[Stored dataset items]
▼
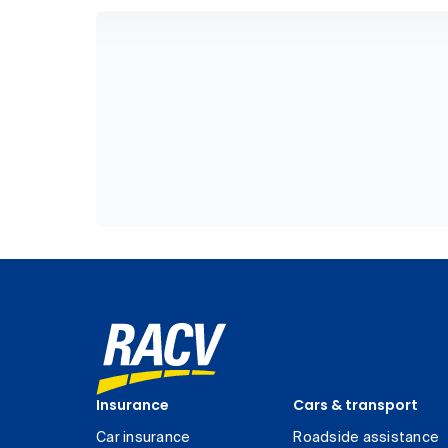
Insurance
Cars & transport
Car insurance
Roadside assistance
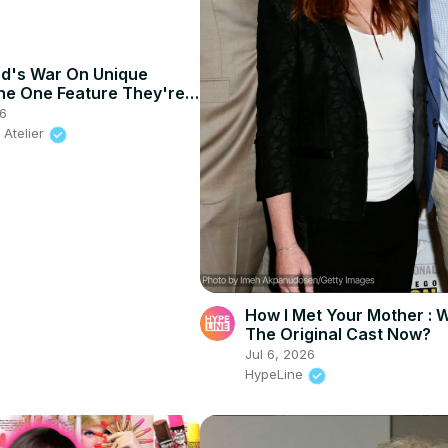
d's War On Unique
he One Feature They're
26
 Atelier
How I Met Your Mother : 
The Original Cast Now?
Jul 6, 2026
HypeLine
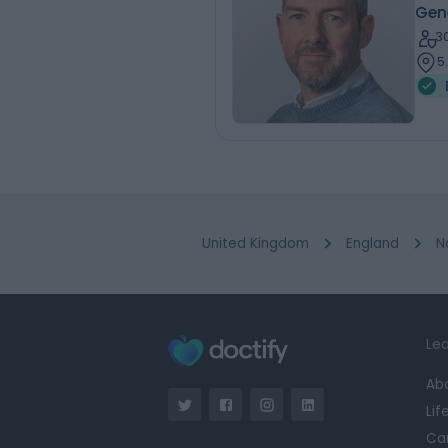
Gen
3
5
United Kingdom
England
N
Lea
Ab
Lif
Ca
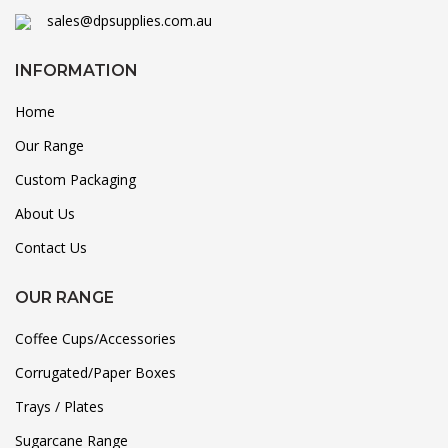
sales@dpsupplies.com.au
INFORMATION
Home
Our Range
Custom Packaging
About Us
Contact Us
OUR RANGE
Coffee Cups/Accessories
Corrugated/Paper Boxes
Trays / Plates
Sugarcane Range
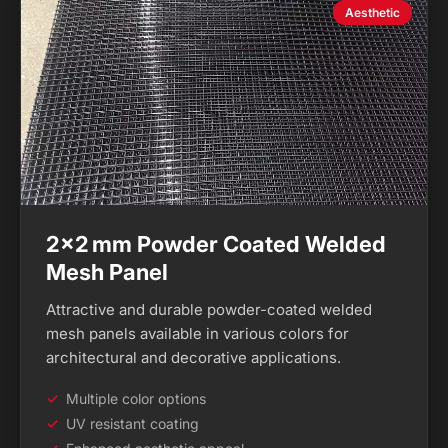
Aesthetic
2×2 mm Powder Coated Welded
Mesh Panel
Attractive and durable powder-coated welded
mesh panels available in various colors for
architectural and decorative applications.
Multiple color options
UV resistant coating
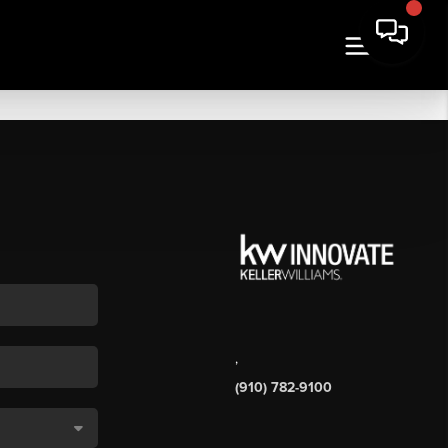
,
(910) 782-9100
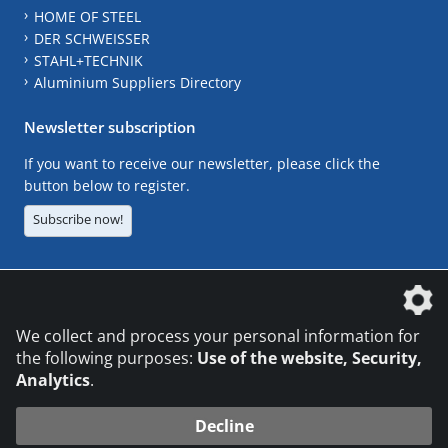
HOME OF STEEL
DER SCHWEISSER
STAHL+TECHNIK
Aluminium Suppliers Directory
Newsletter subscription
If you want to receive our newsletter, please click the
button below to register.
Subscribe now!
The DVS Media GmbH is a company of the
We collect and process your personal information for
the following purposes:
Use of the website, Security,
Analytics
.
CONTACT
LEGAL NOTICES
DATA PRIVACY
Decline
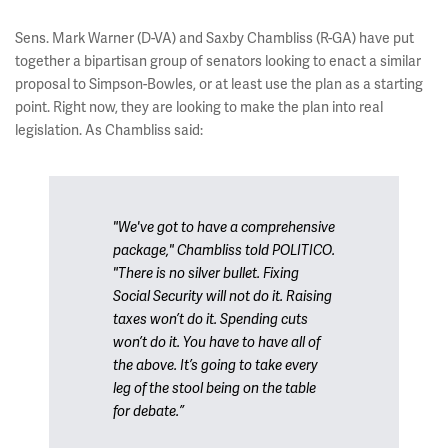
Sens. Mark Warner (D-VA) and Saxby Chambliss (R-GA) have put
together a bipartisan group of senators looking to enact a similar
proposal to Simpson-Bowles, or at least use the plan as a starting
point. Right now, they are looking to make the plan into real
legislation. As Chambliss said:
"We've got to have a comprehensive
package," Chambliss told POLITICO.
"There is no silver bullet. Fixing
Social Security will not do it. Raising
taxes won’t do it. Spending cuts
won’t do it. You have to have all of
the above. It’s going to take every
leg of the stool being on the table
for debate.”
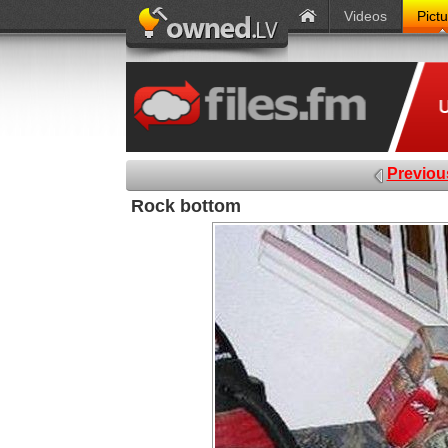
Videos
Pict
Previou
Rock bottom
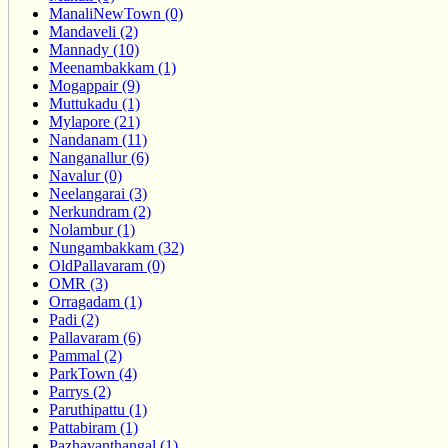
ManaliNewTown (0)
Mandaveli (2)
Mannady (10)
Meenambakkam (1)
Mogappair (9)
Muttukadu (1)
Mylapore (21)
Nandanam (11)
Nanganallur (6)
Navalur (0)
Neelangarai (3)
Nerkundram (2)
Nolambur (1)
Nungambakkam (32)
OldPallavaram (0)
OMR (3)
Orragadam (1)
Padi (2)
Pallavaram (6)
Pammal (2)
ParkTown (4)
Parrys (2)
Paruthipattu (1)
Pattabiram (1)
Pazhavanthangal (1)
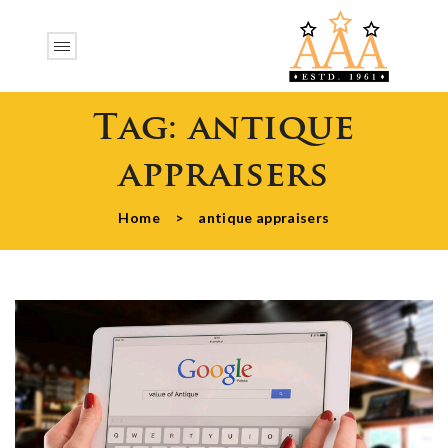
Tag:
antique
appraisers
Home
>
antique appraisers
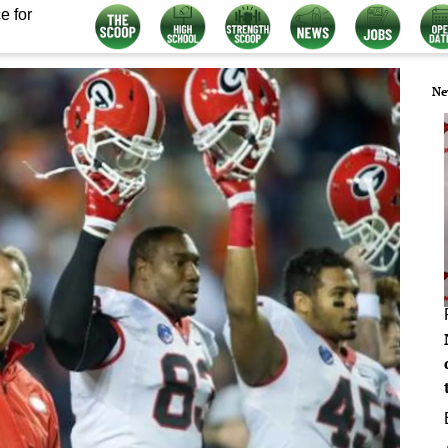
e for
Ne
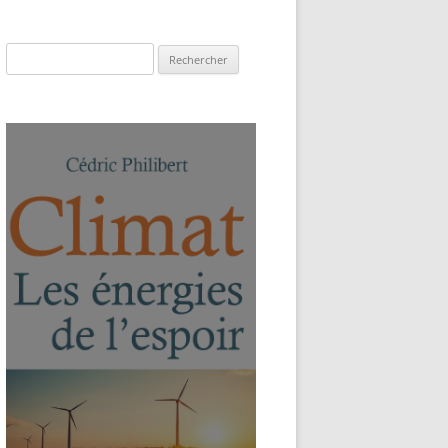
Rechercher :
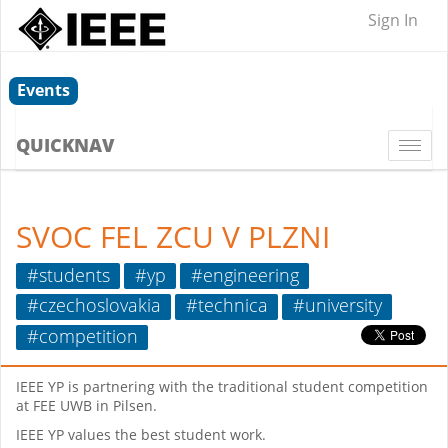
Sign In
Events
QUICKNAV
Togg
navi
SVOC FEL ZCU V PLZNI
#students
#yp
#engineering
#czechoslovakia
#technica
#university
#competition
IEEE YP is partnering with the traditional student competition
at FEE UWB in Pilsen.
IEEE YP values the best student work.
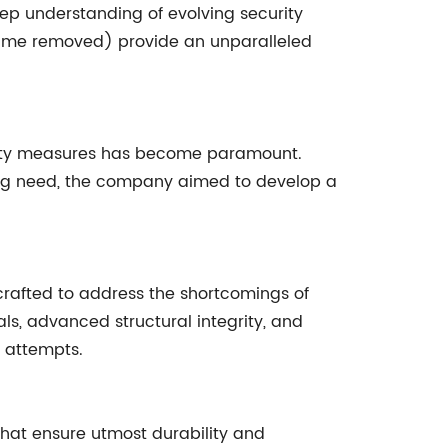
p understanding of evolving security
ame removed) provide an unparalleled
curity measures has become paramount.
ssing need, the company aimed to develop a
crafted to address the shortcomings of
ls, advanced structural integrity, and
n attempts.
that ensure utmost durability and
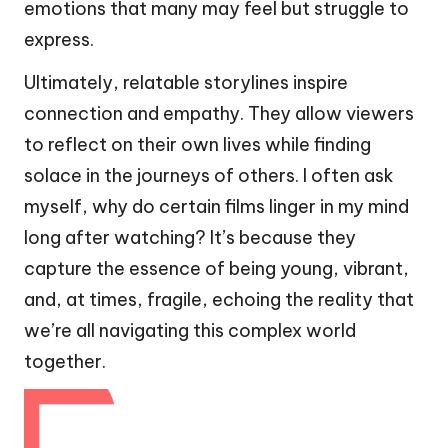
emotions that many may feel but struggle to
express.
Ultimately, relatable storylines inspire
connection and empathy. They allow viewers
to reflect on their own lives while finding
solace in the journeys of others. I often ask
myself, why do certain films linger in my mind
long after watching? It’s because they
capture the essence of being young, vibrant,
and, at times, fragile, echoing the reality that
we’re all navigating this complex world
together.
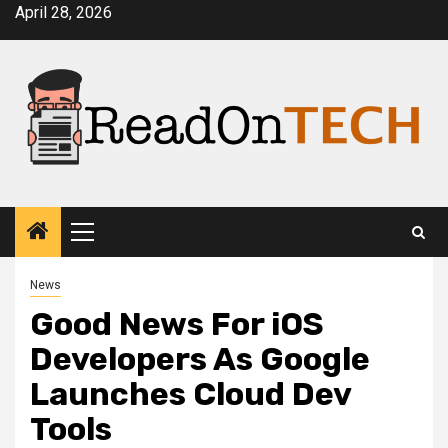
Skip
April 28, 2026
to
content
Primary
Menu
News
Good News For iOS
Developers As Google
Launches Cloud Dev
Tools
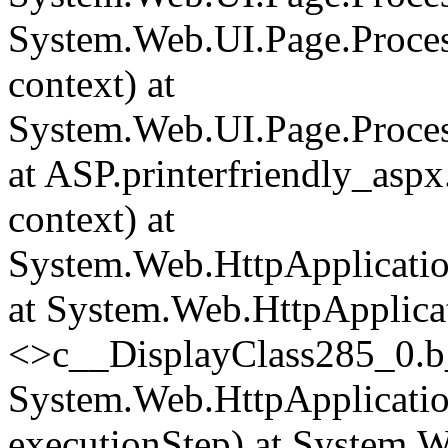
System.Web.UI.Page.Proce
context) at
System.Web.UI.Page.Proces
at ASP.printerfriendly_asp
context) at
System.Web.HttpApplicatio
at System.Web.HttpApplica
<>c__DisplayClass285_0.
b
System.Web.HttpApplicatio
executionStep) at System.W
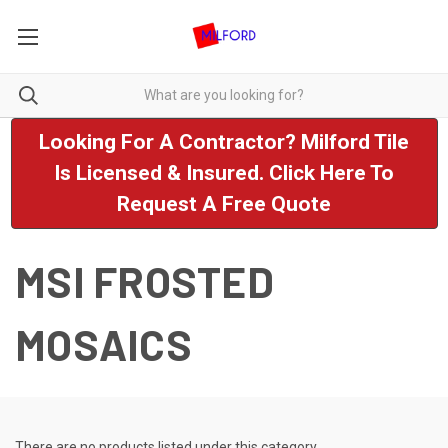
Looking For A Contractor? Milford Tile
Is Licensed & Insured. Click Here To
Request A Free Quote
MSI FROSTED
MOSAICS
There are no products listed under this category.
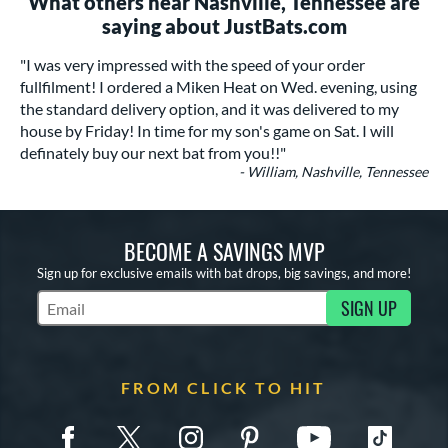
What others near Nashville, Tennessee are
saying about JustBats.com
"I was very impressed with the speed of your order
fullfilment! I ordered a Miken Heat on Wed. evening, using
the standard delivery option, and it was delivered to my
house by Friday! In time for my son's game on Sat. I will
definately buy our next bat from you!!"
- William, Nashville, Tennessee
BECOME A SAVINGS MVP
Sign up for exclusive emails with bat drops, big savings, and more!
SIGN UP
Subscribe to Marketing Updates
FROM CLICK TO HIT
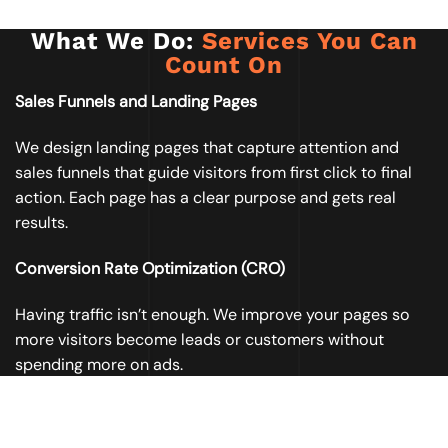
What We Do:
Services You Can
Count On
Sales Funnels and Landing Pages
We design landing pages that capture attention and
sales funnels that guide visitors from first click to final
action. Each page has a clear purpose and gets real
results.
Conversion Rate Optimization (CRO)
Having traffic isn’t enough. We improve your pages so
more visitors become leads or customers without
spending more on ads.
Email Marketing Campaigns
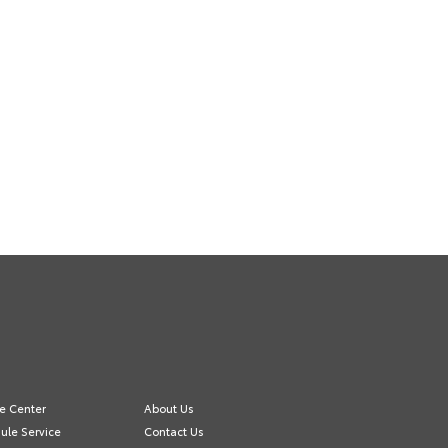
ce Center
About Us
ule Service
Contact Us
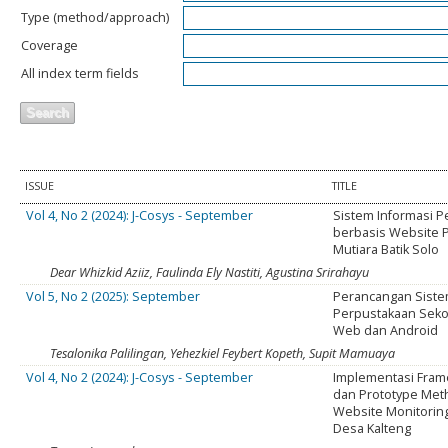
Type (method/approach)
Coverage
All index term fields
ISSUE
TITLE
Vol 4, No 2 (2024): J-Cosys - September
Sistem Informasi P
berbasis Website P
Mutiara Batik Solo
Dear Whizkid Aziiz, Faulinda Ely Nastiti, Agustina Srirahayu
Vol 5, No 2 (2025): September
Perancangan Siste
Perpustakaan Seko
Web dan Android
Tesalonika Palilingan, Yehezkiel Feybert Kopeth, Supit Mamuaya
Vol 4, No 2 (2024): J-Cosys - September
Implementasi Fra
dan Prototype Met
Website Monitorin
Desa Kalteng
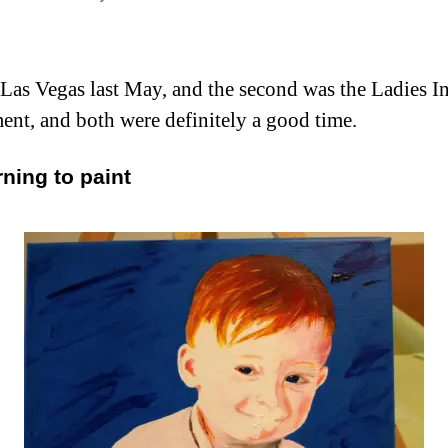
Las Vegas last May, and the second was the Ladies Ind
ent, and both were definitely a good time.
rning to paint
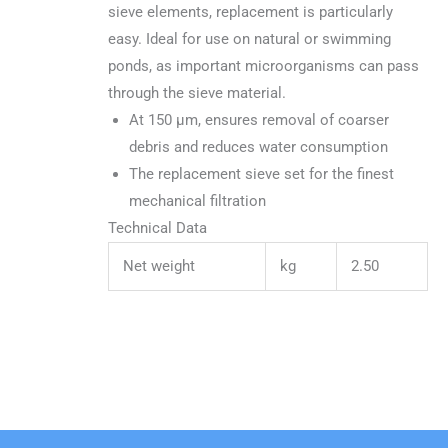
sieve elements, replacement is particularly
easy. Ideal for use on natural or swimming
ponds, as important microorganisms can pass
through the sieve material.
At 150 µm, ensures removal of coarser
debris and reduces water consumption
The replacement sieve set for the finest
mechanical filtration
Technical Data
Net weight
kg
2.50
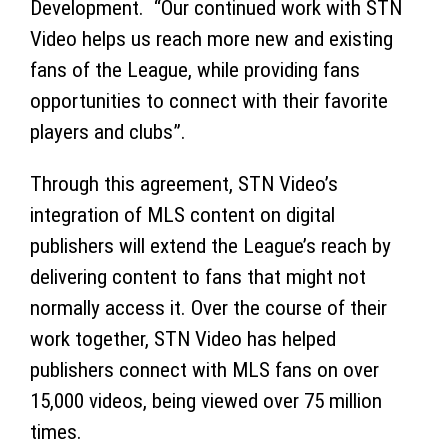
Development. “Our continued work with STN
Video helps us reach more new and existing
fans of the League, while providing fans
opportunities to connect with their favorite
players and clubs”.
Through this agreement, STN Video’s
integration of MLS content on digital
publishers will extend the League’s reach by
delivering content to fans that might not
normally access it. Over the course of their
work together, STN Video has helped
publishers connect with MLS fans on over
15,000 videos, being viewed over 75 million
times.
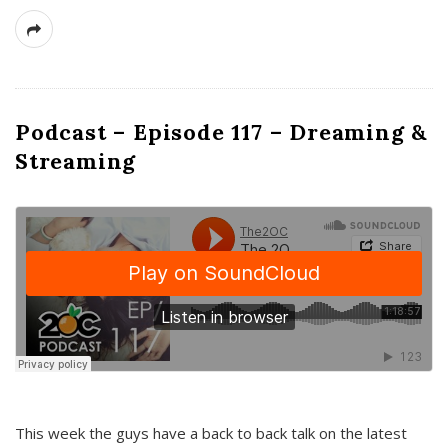
Podcast – Episode 117 – Dreaming &
Streaming
This week the guys have a back to back talk on the latest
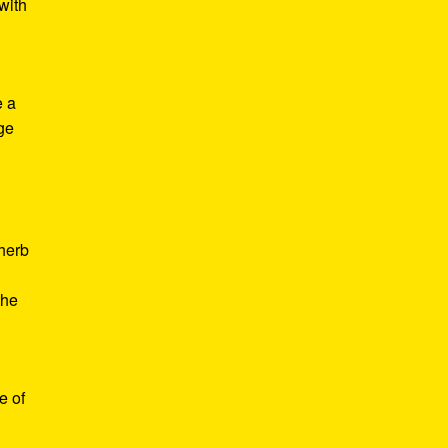
with
e a
age
d
 herb
the
e of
▲
If a line in the records above contains "plan", copy that line.

### Solution
proposal to Simpson-Bowles, or at least use the plan as a starting
point. Right now, they are looking to make the plan into real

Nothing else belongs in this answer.